The Fast Fourier Transform (FFT) is an efficient O(NlogN) algorithm for calculating DFTs The FFT exploits symmetries in the $W$ matrix to take a "divide and conquer" approach. We will first discuss deriving the actual FFT algorithm, some of its implications for the DFT, and a speed comparison to drive home the importance of this powerful algorithm.

To derive the FFT, we assume that the signal's duration is a power of two: $N={2}^{l}$ . Consider what happens to the even-numbered and odd-numbered elements of the sequence in the DFT calculation.

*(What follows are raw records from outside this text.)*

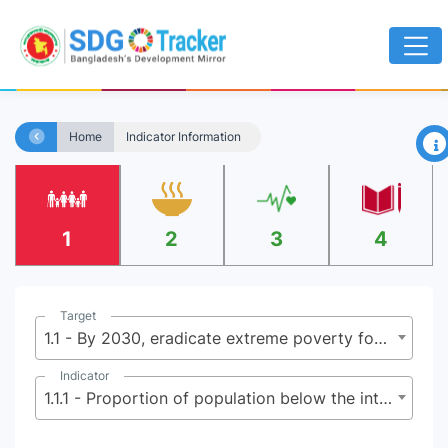
×
Home
Indicator Information
1
2
3
4
Target
1.1 - By 2030, eradicate extreme poverty for all people everywhere, currently measured as people living on less than $2.15 (base $1.25) a day
Indicator
1.1.1 - Proportion of population below the international poverty line, by sex, age, employment status and geographical location (urban/rural)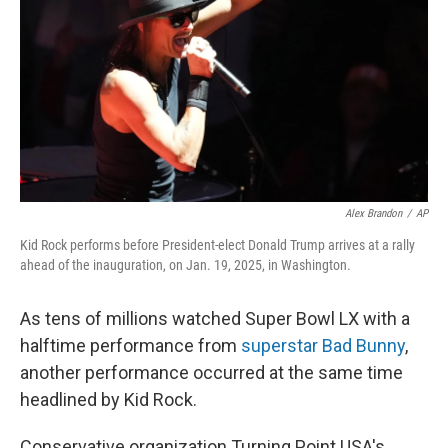
k
n
Alex Brandon
/
AP
Kid Rock performs before President-elect Donald Trump arrives at a rally
ahead of the inauguration, on Jan. 19, 2025, in Washington.
As tens of millions watched Super Bowl LX with a
halftime performance from
superstar Bad Bunny
,
another performance occurred at the same time
headlined by Kid Rock.
Conservative organization Turning Point USA's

$$\begin{array}{rcl}\hfill S\left(k\right)& \hfill =\hfill & s\left(0\right)+s\left(2\right){e}^{(-i)\frac{2\pi 2k}{N}}+\dots +s\left(N-2\right){e}^{(-i)\frac{2\pi (N-2)k}{N}}+s\left(1\right){e}^{(-i)\frac{2\pi k}{N}}+s\left(3\right){e}^{(-i)\frac{2\pi \times (2+1)k}{N}}+\dots +s\left(N-1\right){e}^{(-i)\frac{2\pi (N-2+1)k}{N}}\hfill \\ \hfill & \hfill =\hfill & s\left(0\right)+s\left(2\right){e}^{(-i)\frac{2\pi k}{\frac{N}{2}}}+\dots +s\left(N-2\right){e}^{(-i)\frac{2\pi (\frac{N}{2}-1)k}{\frac{N}{2}}}+(s\left(1\right)+s\left(3\right){e}^{(-i)\frac{2\pi k}{\frac{N}{2}}}+\dots +s\left(N-1\right){e}^{(-i)\frac{2\pi (\frac{N}{2}-1)k}{\frac{N}{2}}}){e}^{\frac{-(i2\pi k)}{N}}\hfill \end{array}$$

1

Each term in square brackets has the form of a $\frac{N}{2}$ -length DFT. The first one is a DFT of the even-numbered elements, and the second of the odd-numbered elements. The first DFT is combined with the second multiplied by the complex exponential ${e}^{\frac{-(i2\pi k)}{N}}$ . The half-length transforms are each evaluated at frequency indices $k\in \left\{0,\dots ,N-1\right\}$ . Normally, the number of frequency indices in a DFT calculation range between zero and the transform length minus one. The computational advantage of the FFT comes from recognizing the periodic nature of the discrete Fourier transform. The FFT simply reuses the computations made in the half-length transforms and combines them through additions and the multiplication by ${e}^{\frac{-(i2\pi k)}{N}}$ , which is not periodic over $\frac{N}{2}$ , to rewrite the length-N DFT. Figure 1 illustrates this decomposition. As it stands, we now compute two length- $\frac{N}{2}$ transforms (complexity $2O\left(\frac{{N}^{2}}{4}\right)$ ), multiply one of them by the complex exponential (complexity $O\left(N\right)$ ), and add the results (complexity $O\left(N\right)$ ). At this point, the total complexity is still dominated by the half-length DFT calculations, but the proportionality coefficient has been reduced.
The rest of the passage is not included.